Not all religious allegories work as well as this one.

The story takes place in the 1920’s when parts of Greece were still occupied by Turkey.  As the film opens, we see a village burning and villagers grieving somewhere in Greece.  Nothing is left for them here after many of the men have been massacred and all their homes destroyed.  They set off singing to find a new home under the charismatic leadership of Priest Fotis (Jean Servais).

We move on to a prosperous village where Greeks have reached an accomodation with the Turks.  Each year the village puts on a Passion Play.  Priest Patriarcheas (Gert Fröbe) casts the parts.  He picks the son of the wealthiest man to play the Apostle John, the postman to play Peter, the town prostitute Katerina (Melina Mercouri) to play Mary Magdalene, one of her reprobate customers as Judas and a stuttering shepherd  to play Jesus.

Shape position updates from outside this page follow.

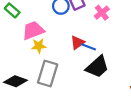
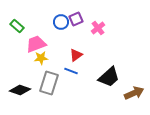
blue line: (89, 47) -> (71, 71), moved
black trapezoid: (97, 67) -> (109, 77), moved

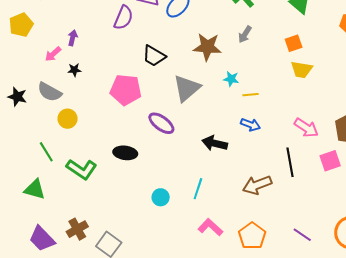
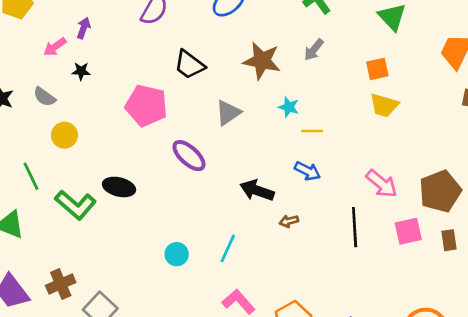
gray triangle: (187, 88) -> (228, 113), size x0.7
gray semicircle: (50, 92) -> (45, 97), size x0.7
black ellipse: (125, 153) -> (119, 187), moved
brown arrow: (257, 185) -> (289, 221), moved, size x0.5

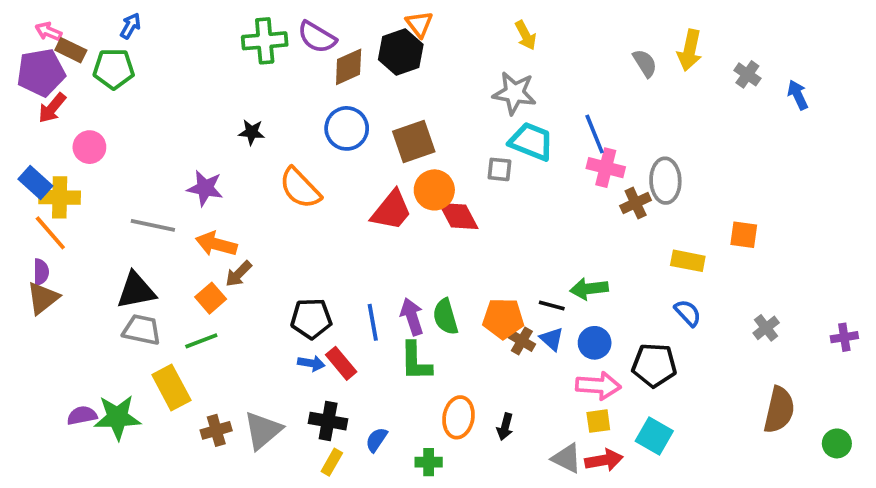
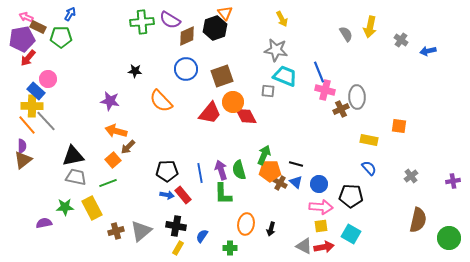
blue arrow: (798, 95) -> (428, 51), turned -77
blue rectangle: (35, 182) -> (36, 91), moved
gray line: (153, 225) -> (46, 121), moved, turned 35
green arrow: (589, 289) -> (264, 155), moved, turned 120
green star: (117, 417) -> (65, 207), moved, size x0.7
green circle: (837, 443) -> (449, 238), size x1.5

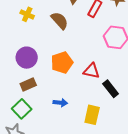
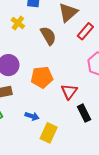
red triangle: (92, 71) -> (69, 92), turned 42
yellow rectangle: (92, 115) -> (49, 133), moved

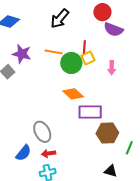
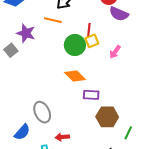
orange line: (54, 52) -> (53, 20), moved
pink arrow: (112, 68) -> (115, 52), turned 32
purple rectangle: (90, 112) -> (91, 95), size x0.7
red arrow: (48, 153) -> (62, 137), moved

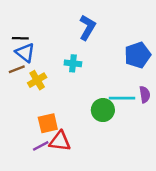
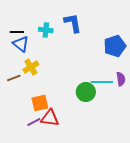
blue L-shape: (87, 27) -> (73, 23), turned -40
cyan cross: (73, 63) -> (46, 30), moved
brown line: (17, 69) -> (14, 78), moved

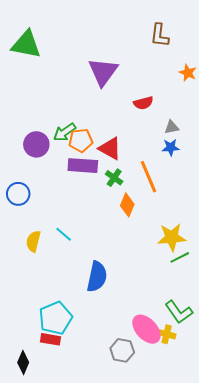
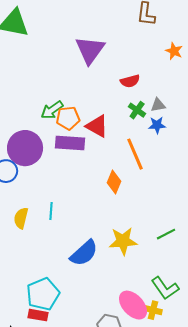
purple circle: (36, 144) -> (25, 148), moved, size x1.4
green cross: (114, 178) -> (137, 110), moved
cyan line: (64, 234) -> (51, 211), turned 54
yellow star: (172, 237) -> (123, 241), moved
blue semicircle: (97, 277) -> (84, 253), turned 36

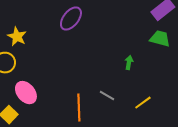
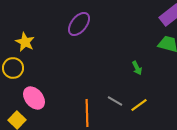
green arrow: (129, 63) -> (137, 68), turned 144
yellow line: (143, 103) -> (139, 105), moved

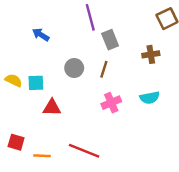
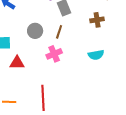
pink cross: (111, 103) -> (54, 54), moved
red line: (84, 151) -> (43, 98), turned 65

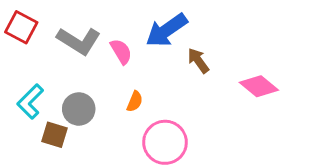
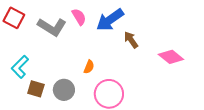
pink semicircle: (121, 51) -> (79, 17), moved
gray circle: (79, 109) -> (64, 90), moved

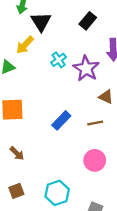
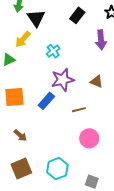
purple star: (86, 68) -> (63, 80), moved, turned 30
blue rectangle: (61, 120) -> (46, 101), moved
brown line: (95, 123) -> (79, 110), moved
brown square: (16, 191) -> (21, 168), size x1.5

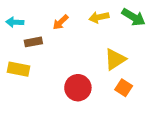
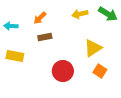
cyan arrow: (15, 22) -> (11, 26), moved
orange arrow: (61, 22) -> (40, 18), moved
brown rectangle: (33, 42) -> (45, 37), moved

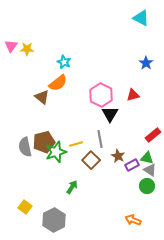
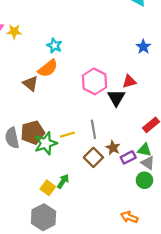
black triangle: (110, 114) -> (116, 98), moved
brown square: (91, 160) -> (93, 157), moved
yellow square: (25, 207) -> (48, 188), moved

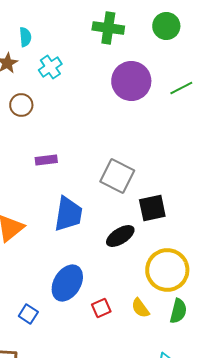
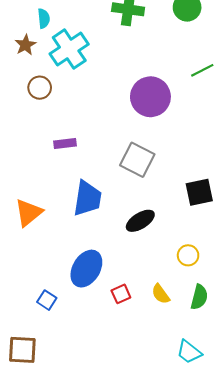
cyan cross: (50, 67) -> (69, 49), size x1.6
purple circle: (131, 81) -> (150, 97), moved
black square: (152, 208) -> (199, 192), moved
yellow circle: (167, 270) -> (188, 255), size x0.5

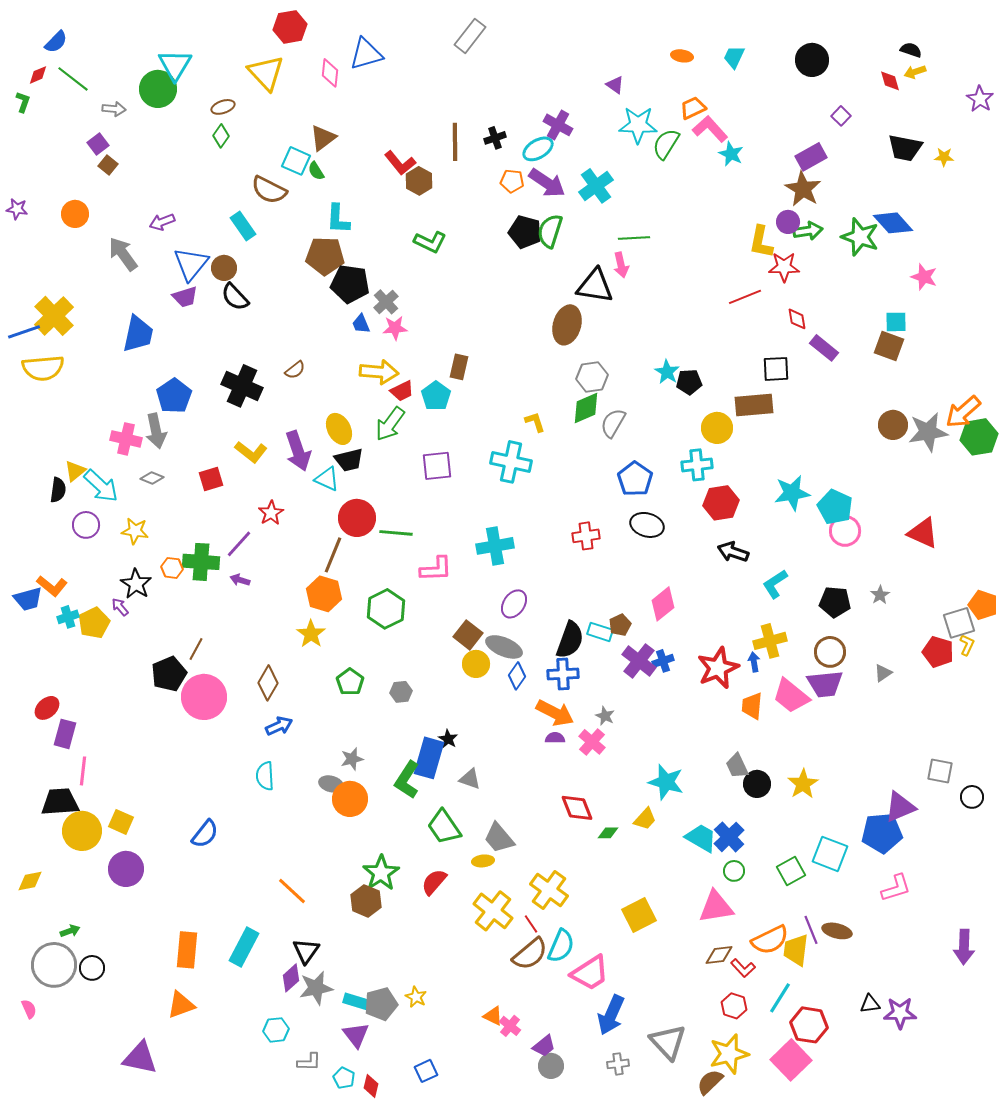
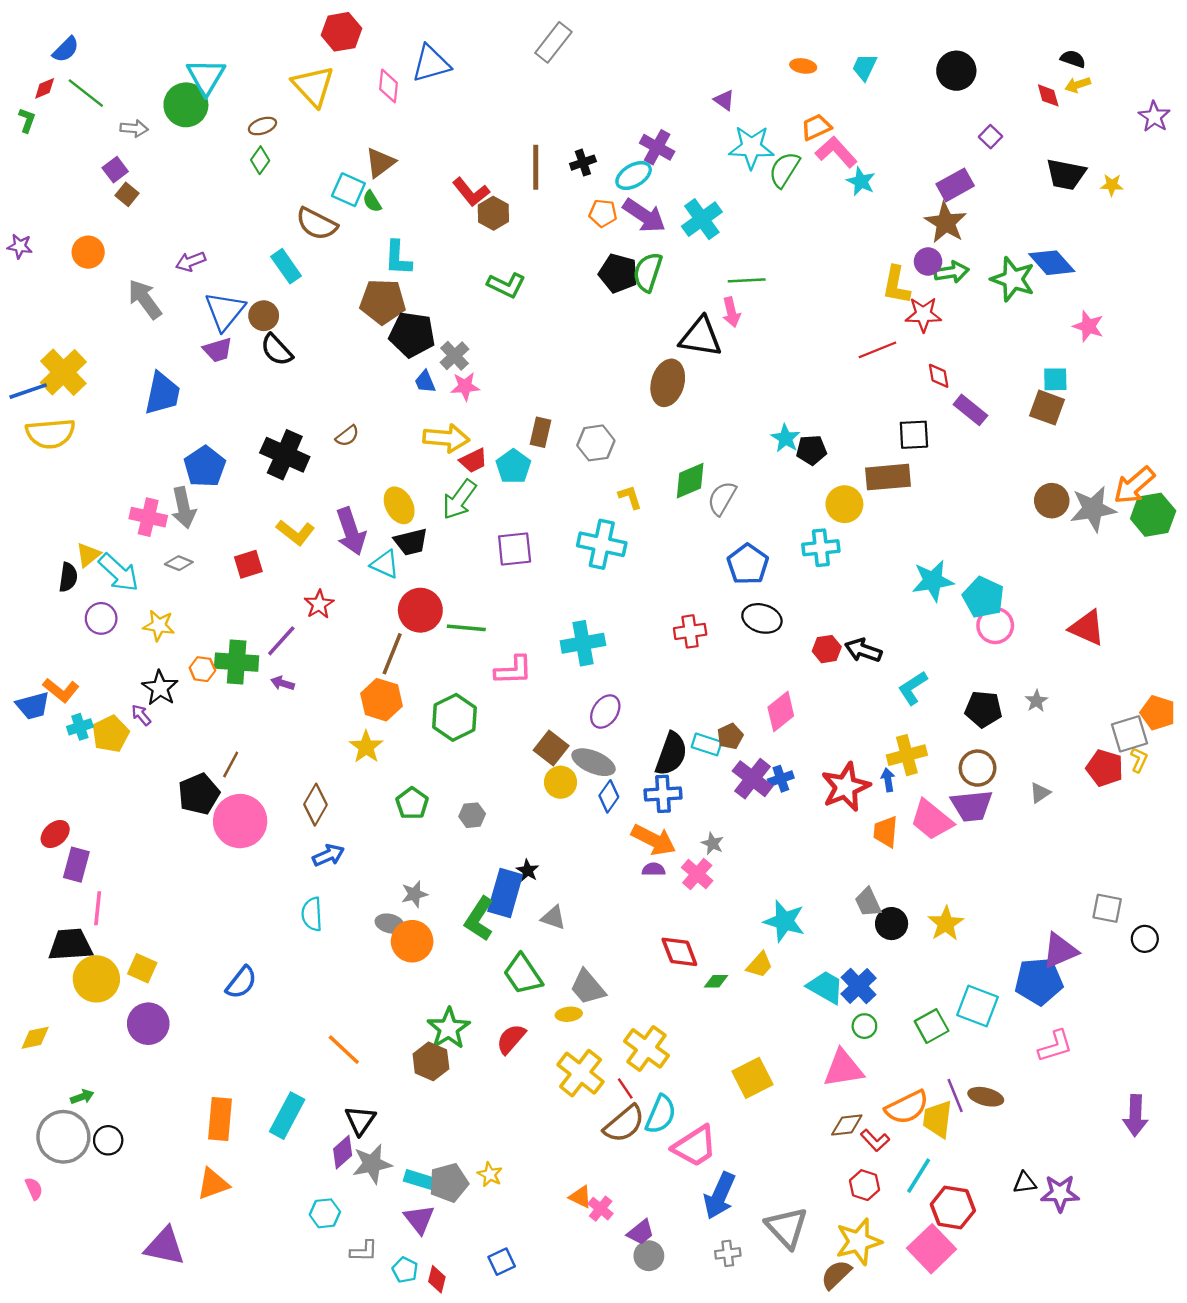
gray hexagon: (592, 377) -> (596, 443), moved
red hexagon: (721, 503) -> (827, 649), moved, size x0.7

The dispossessed villagers arrive in town.  Patriarchais and the wealthy man tell the villagers that they will never get rid of these “beggars” if they help them.  Finally one of the women collapses dead and Patriarchais declares that the people have cholera and no one should go near them.  Fotis knows these people have plenty of uncultivated land and takes his flock into the hills nearby where they continue to starve.  He refuses to move on.

Finally, the villagers playing Jesus and John go up to the hills.  They discover the people there do not have cholera and need help.  The greed and fear of reprisal by the establishment makes Patriarchais fight them every step of the way.  The tragedy plays out a lot like the Passion Play.

The story is simple but very moving and well filmed by Dassin.  The message is timeless. Unfortunately, the print on YouTube does not measure up in quality.